Capsules: Isolated Environments for AI Agents
Andy Smith
My Evolution of Working with AI Tools. The Capsule Concept.
I use LLMs and coding agents extensively in my work. This post contains a brief history of my observations and hypotheses.
The first decision I made: never run agents locally. This is a rule for me. There are two reasons for this. First, I’m afraid the agent might accidentally do something unacceptable on my behalf and with my permissions. For example, delete my home directory or a client company’s database (protection against such actions may either be absent or fail). Second, the agent could steal secrets from my device (keys, wallets, passwords), especially if some third-party MCP or skill is used that might contain a prompt injection instructing it to send the entire contents of ~/.ssh to an attacker’s remote server.
Acting according to this decision, I started running all development on a remote machine. But I immediately encountered the next problem. For different types of tasks I need different settings, different sets of MCPs, skills, different environments. I want something like “profiles” (https://github.com/anthropics/claude-code/issues/7075), but more capable.
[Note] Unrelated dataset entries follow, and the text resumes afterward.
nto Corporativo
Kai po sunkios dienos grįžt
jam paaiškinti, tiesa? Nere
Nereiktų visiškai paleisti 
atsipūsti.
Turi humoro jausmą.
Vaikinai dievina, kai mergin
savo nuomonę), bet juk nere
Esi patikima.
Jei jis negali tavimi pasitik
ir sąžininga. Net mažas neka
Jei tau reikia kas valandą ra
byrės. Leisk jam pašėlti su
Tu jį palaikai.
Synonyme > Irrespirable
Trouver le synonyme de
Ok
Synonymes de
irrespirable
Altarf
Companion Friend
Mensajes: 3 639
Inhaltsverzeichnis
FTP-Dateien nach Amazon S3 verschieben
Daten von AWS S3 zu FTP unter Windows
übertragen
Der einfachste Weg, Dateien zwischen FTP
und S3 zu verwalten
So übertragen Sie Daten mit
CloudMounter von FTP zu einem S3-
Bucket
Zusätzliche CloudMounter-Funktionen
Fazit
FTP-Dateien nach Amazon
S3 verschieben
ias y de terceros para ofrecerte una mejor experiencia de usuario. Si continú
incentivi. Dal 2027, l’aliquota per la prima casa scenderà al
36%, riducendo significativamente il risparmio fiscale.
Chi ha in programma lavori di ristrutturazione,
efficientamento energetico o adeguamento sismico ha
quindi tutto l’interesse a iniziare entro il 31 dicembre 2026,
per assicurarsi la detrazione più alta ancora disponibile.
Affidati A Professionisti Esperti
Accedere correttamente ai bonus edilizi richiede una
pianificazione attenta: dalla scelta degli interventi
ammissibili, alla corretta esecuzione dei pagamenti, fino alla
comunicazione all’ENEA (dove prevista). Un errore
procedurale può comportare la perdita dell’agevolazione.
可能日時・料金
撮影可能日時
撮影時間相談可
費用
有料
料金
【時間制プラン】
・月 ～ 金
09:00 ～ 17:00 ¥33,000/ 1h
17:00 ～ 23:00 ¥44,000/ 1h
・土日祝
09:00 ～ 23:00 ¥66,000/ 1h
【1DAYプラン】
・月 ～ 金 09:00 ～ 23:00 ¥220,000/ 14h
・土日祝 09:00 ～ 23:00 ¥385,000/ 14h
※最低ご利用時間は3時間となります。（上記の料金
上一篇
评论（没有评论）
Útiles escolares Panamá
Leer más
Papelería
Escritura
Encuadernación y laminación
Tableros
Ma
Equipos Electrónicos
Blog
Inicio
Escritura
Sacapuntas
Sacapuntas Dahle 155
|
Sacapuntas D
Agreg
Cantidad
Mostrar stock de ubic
I want a profile to include not just the Claude Code state but the entire environment: all necessary MCPs, all keys, tokens, passwords required for the agent to work, repositories.
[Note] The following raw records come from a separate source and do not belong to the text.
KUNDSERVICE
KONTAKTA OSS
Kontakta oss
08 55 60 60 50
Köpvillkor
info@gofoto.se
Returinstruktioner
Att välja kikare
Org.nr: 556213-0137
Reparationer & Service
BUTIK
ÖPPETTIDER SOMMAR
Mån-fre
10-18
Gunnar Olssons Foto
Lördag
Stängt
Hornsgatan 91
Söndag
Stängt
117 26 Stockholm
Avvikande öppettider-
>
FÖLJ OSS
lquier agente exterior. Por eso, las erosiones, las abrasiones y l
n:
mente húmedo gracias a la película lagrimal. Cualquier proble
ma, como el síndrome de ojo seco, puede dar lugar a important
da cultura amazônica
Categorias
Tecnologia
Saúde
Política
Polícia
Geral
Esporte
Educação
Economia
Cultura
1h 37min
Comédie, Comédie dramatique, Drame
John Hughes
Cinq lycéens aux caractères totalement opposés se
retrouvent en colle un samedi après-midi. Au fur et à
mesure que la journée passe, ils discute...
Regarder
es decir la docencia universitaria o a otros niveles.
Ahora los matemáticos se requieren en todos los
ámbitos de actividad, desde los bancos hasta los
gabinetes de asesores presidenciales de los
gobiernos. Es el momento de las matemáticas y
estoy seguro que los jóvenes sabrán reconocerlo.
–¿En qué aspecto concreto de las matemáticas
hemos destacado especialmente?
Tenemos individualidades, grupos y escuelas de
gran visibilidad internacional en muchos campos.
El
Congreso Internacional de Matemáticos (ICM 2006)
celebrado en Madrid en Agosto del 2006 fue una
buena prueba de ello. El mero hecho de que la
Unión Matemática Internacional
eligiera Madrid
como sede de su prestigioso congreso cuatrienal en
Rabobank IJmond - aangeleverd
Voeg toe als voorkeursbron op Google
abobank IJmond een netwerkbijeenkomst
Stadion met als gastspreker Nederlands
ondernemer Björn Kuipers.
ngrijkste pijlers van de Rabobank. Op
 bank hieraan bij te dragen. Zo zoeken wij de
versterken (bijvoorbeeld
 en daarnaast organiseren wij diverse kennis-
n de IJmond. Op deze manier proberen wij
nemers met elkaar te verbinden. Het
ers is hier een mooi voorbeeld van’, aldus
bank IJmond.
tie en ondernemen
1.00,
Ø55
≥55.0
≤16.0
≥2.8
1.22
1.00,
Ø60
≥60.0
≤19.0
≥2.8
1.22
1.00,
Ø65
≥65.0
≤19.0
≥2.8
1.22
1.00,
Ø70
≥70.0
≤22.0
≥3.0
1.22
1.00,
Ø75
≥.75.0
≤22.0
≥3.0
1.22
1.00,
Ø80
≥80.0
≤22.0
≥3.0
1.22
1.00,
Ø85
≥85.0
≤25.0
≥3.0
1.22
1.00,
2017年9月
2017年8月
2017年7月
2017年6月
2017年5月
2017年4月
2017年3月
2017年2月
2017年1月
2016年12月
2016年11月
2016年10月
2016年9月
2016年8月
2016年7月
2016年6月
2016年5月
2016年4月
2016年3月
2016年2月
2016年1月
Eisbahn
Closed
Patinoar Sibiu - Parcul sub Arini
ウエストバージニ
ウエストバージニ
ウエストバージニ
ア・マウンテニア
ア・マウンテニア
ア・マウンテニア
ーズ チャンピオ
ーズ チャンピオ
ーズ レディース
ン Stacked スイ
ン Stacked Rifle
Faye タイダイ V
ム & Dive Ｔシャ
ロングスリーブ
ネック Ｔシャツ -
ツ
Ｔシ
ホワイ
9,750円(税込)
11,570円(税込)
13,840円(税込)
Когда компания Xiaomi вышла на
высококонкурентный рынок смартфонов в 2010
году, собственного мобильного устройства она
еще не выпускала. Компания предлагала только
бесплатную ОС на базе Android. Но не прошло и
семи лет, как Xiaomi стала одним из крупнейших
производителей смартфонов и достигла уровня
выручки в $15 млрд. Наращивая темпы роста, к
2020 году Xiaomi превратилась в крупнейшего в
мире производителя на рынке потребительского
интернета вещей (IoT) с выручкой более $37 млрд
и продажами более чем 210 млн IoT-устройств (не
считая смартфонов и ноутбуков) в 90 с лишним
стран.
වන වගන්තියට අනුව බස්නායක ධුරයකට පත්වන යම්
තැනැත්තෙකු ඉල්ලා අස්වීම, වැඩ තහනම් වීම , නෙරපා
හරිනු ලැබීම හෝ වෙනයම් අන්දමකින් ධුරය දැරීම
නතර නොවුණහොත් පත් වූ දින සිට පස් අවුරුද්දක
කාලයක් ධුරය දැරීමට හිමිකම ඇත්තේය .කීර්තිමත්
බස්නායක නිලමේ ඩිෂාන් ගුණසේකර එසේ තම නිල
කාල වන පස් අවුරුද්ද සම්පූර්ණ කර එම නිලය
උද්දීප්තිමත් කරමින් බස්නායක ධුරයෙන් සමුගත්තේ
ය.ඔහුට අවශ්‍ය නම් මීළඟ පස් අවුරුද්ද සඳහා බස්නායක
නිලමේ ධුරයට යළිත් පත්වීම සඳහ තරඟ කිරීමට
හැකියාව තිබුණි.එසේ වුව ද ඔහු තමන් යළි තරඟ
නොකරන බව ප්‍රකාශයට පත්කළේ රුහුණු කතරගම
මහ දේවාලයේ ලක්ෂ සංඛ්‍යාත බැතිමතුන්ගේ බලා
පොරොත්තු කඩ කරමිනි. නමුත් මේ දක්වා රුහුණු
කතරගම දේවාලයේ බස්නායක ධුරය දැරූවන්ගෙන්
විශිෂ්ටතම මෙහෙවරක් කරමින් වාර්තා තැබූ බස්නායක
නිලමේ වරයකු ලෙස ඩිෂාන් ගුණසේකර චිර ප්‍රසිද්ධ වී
This leads us to a new concept that I call Capsule. I’ll provide a more complete architectural description and decisions about the capsule’s internal structure later, but for now let’s consider external interaction with a Capsule as a black box.
From a conceptual standpoint, the following aspects should be considered:
- Capsule Template. A textual description (config) listing what should be inside. Having a text format here is critical, as it will allow using git and LLMs to create and manage capsules.
- Capsule Instance. Creating a Capsule from a template. Multiple Capsules can be launched from a single template.
- Command Interface. Giving commands for execution. The agent inside the Capsule needs some way to receive instructions from outside about what to do (not mandatory, some agents can go out into the world and request instructions themselves), as well as provide statistics about its work. This will allow people to interact with the agent in a capsule and agents to interact with each other.
- Other Interfaces. MCPs can access anything, but strictly according to the rules described in the template.
Since we’re talking about wanting to describe the entire environment, Nix/NixOS fits this concept very well. Most likely the template will be a Nix Flake, the instance will be a virtual machine deployed by Nix, the command interface will be determined by the agent, and other interfaces by MCP servers and other tooling in the environment. But these are still open questions.
The next question is agent selection. Currently I use Claude Code (and only it). But I need a command interface as an API and preferably a web interface, so I don’t have to SSH into the virtual machine. In this case I’ll probably look towards opencode, since it supports API out of the box, and in my view the quality of work for all open-source agents will tend towards the same value (since the code is open, successful solutions will spread to all tools, and unsuccessful ones will die out). Therefore there won’t be a big difference between choosing opencode or Claude Code.
The immediate plan is to develop 1-2 capsule templates for different tasks and start using them. After that, I can think about how to run multiple agents in parallel.